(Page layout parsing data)
»»

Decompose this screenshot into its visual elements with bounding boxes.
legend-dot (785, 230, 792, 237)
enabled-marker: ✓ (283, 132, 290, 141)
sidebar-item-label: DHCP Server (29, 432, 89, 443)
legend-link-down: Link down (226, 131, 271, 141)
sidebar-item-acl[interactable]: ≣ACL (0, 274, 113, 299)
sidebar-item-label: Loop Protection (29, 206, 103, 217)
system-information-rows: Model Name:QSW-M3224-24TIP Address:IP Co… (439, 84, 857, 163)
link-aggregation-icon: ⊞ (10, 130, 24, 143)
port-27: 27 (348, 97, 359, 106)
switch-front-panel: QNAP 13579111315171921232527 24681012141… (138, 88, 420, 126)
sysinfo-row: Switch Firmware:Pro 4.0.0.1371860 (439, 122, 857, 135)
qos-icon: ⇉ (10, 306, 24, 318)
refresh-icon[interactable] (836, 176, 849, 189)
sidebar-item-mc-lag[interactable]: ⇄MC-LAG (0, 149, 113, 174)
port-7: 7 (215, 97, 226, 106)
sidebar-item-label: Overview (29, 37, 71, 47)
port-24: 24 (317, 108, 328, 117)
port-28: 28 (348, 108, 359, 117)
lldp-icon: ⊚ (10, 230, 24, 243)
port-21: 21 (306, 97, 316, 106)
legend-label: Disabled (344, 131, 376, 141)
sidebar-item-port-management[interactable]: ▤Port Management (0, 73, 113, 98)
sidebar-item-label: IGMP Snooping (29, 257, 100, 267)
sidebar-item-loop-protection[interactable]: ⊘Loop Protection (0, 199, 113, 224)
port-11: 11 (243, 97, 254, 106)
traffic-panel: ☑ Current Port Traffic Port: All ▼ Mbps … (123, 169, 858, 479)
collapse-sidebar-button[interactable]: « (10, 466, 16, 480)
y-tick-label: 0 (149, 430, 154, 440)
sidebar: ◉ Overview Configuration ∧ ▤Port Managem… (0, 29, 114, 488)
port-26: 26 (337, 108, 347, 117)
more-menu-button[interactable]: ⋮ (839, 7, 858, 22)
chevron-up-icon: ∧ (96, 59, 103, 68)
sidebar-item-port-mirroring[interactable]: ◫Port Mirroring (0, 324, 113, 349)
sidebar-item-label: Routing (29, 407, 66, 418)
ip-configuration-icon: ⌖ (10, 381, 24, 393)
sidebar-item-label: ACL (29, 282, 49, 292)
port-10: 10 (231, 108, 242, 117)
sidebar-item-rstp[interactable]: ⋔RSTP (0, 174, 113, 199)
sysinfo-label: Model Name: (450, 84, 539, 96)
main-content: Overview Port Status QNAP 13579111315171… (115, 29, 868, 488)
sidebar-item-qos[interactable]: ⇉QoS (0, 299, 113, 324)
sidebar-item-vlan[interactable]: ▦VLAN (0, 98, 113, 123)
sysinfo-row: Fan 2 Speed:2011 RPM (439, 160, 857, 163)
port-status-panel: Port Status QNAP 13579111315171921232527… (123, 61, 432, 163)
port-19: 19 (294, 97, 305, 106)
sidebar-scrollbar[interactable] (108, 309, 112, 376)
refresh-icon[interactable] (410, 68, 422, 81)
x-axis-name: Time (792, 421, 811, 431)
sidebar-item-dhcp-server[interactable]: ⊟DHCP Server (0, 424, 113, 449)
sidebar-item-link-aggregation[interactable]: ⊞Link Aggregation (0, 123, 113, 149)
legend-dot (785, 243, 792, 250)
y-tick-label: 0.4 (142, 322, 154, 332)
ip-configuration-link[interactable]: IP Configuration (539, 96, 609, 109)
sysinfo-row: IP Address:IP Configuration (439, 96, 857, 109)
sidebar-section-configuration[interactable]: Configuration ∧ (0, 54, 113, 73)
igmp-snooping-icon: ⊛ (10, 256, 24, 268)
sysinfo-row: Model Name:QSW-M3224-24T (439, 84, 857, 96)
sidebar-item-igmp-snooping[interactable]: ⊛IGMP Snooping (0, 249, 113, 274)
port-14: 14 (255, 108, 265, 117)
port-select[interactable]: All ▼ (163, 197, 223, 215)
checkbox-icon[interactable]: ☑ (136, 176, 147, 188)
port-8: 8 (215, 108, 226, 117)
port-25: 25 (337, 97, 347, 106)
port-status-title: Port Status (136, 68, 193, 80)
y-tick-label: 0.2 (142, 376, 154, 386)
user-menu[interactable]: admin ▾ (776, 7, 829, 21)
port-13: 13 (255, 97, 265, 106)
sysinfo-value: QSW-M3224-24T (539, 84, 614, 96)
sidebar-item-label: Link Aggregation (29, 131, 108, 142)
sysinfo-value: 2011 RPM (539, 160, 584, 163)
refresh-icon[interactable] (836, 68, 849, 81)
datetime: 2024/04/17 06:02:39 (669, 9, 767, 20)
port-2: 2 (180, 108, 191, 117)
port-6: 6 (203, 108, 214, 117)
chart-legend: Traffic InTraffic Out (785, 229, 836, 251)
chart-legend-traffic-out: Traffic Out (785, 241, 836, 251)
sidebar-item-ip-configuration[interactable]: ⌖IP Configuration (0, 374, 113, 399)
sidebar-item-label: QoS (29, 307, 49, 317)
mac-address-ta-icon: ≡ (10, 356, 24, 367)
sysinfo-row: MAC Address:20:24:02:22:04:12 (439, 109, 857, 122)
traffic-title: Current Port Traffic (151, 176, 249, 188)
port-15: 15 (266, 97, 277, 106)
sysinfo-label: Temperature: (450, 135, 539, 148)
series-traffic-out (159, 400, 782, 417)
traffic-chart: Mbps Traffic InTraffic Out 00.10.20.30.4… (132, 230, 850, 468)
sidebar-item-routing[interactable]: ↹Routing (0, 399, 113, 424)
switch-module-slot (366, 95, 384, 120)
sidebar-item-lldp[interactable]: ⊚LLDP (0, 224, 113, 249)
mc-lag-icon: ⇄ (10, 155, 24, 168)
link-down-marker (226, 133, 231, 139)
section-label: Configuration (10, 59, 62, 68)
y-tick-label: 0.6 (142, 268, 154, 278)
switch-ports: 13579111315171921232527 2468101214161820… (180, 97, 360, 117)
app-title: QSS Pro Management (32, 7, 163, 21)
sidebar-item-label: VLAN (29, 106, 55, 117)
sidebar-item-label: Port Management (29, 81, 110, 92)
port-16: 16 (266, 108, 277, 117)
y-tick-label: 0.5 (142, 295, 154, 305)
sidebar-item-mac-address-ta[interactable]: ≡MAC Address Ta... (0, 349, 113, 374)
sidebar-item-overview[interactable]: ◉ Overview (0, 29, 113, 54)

««

• _Task details_:
Show all lines above holding "InTraffic".

• _Exercise result_:
chart-legend: Traffic InTraffic Out (785, 229, 836, 251)
traffic-chart: Mbps Traffic InTraffic Out 00.10.20.30.4… (132, 230, 850, 468)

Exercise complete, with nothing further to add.